## ASSIGNED TASK:
Report the count, and only the count, of lines in the records that include the word "close".

## MATERIAL PROVIDED:
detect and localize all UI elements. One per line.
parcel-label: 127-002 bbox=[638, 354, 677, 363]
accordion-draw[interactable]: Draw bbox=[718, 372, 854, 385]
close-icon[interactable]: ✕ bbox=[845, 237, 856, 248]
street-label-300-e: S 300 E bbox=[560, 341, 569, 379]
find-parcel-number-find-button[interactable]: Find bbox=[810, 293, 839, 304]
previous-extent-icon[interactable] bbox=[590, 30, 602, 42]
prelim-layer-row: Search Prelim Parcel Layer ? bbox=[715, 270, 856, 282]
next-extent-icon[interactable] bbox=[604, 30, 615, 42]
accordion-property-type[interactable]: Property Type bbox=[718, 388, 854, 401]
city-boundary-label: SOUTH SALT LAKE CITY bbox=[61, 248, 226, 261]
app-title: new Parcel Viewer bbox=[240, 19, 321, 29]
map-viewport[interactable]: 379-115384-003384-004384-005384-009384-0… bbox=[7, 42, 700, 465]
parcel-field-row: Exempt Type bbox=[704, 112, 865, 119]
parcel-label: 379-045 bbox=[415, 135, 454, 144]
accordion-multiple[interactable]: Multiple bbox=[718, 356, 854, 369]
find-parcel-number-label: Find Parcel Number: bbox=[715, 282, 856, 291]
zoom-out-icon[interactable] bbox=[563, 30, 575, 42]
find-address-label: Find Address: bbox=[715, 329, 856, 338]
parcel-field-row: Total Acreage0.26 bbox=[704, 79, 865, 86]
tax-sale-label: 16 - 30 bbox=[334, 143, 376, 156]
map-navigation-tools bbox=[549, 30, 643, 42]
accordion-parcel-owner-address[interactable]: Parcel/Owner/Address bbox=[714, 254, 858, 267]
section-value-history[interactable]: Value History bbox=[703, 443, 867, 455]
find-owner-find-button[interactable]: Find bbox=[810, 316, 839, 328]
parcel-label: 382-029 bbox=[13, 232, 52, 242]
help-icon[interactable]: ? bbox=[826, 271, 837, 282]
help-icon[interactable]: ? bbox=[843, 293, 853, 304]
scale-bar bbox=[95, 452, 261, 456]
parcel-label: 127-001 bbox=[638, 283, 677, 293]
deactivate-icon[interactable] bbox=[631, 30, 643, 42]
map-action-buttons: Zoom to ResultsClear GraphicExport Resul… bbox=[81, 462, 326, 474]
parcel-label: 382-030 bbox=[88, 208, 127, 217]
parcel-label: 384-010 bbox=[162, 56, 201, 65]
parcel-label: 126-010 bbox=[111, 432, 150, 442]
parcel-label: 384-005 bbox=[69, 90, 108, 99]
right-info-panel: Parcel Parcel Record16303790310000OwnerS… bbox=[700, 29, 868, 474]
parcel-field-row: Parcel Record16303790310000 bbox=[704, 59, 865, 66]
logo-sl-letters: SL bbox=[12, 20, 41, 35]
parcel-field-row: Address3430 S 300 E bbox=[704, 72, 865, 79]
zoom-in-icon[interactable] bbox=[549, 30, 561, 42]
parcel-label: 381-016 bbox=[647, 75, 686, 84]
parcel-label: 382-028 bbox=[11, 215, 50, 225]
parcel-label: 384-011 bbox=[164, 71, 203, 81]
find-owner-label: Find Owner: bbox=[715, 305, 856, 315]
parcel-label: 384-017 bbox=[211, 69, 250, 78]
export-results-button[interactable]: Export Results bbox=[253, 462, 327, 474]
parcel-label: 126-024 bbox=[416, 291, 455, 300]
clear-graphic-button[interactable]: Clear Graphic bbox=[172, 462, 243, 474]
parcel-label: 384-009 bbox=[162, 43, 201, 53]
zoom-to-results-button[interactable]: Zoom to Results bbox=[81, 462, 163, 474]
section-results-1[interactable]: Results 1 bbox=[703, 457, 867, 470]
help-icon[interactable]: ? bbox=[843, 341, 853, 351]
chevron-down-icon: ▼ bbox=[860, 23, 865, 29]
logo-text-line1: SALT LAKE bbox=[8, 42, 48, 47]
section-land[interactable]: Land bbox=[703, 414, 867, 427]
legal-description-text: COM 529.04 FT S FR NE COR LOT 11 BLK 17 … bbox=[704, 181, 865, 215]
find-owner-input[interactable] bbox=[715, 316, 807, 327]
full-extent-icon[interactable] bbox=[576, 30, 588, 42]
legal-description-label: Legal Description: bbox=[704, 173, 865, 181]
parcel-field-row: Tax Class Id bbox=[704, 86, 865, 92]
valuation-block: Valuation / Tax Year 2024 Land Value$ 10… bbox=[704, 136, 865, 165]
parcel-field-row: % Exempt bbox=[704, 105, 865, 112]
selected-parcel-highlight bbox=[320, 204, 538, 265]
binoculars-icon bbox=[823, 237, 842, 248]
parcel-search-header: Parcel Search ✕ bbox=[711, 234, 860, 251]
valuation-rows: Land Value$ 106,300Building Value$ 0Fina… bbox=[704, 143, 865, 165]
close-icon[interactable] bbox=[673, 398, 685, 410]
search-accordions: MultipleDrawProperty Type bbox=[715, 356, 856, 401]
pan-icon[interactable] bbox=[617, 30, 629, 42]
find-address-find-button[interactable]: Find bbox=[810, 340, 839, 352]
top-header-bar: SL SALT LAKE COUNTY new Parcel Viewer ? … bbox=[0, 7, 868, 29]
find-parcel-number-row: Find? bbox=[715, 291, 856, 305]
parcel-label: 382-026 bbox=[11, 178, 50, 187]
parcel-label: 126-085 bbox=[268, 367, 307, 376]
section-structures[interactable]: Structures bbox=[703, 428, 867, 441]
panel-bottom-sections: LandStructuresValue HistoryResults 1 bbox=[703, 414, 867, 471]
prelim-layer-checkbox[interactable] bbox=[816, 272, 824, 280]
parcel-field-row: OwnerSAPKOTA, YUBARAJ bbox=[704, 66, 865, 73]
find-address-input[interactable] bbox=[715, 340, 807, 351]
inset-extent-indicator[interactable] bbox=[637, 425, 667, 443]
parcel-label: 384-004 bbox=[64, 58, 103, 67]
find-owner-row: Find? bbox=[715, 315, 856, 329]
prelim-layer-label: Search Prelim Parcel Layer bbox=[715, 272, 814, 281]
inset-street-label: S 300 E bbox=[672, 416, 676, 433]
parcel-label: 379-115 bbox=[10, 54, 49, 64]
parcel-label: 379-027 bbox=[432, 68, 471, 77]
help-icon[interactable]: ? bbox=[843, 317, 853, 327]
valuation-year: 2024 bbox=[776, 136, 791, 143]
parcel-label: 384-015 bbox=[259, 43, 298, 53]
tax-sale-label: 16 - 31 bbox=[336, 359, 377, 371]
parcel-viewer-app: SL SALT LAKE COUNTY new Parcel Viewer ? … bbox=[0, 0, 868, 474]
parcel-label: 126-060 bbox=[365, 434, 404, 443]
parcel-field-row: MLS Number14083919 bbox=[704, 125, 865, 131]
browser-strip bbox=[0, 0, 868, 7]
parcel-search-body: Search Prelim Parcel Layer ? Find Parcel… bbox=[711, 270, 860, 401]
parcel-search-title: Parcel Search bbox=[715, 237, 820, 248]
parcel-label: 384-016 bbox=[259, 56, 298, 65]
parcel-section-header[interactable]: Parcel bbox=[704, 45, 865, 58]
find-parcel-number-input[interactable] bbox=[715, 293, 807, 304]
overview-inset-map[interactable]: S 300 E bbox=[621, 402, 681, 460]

## COMPLETED TASK:
2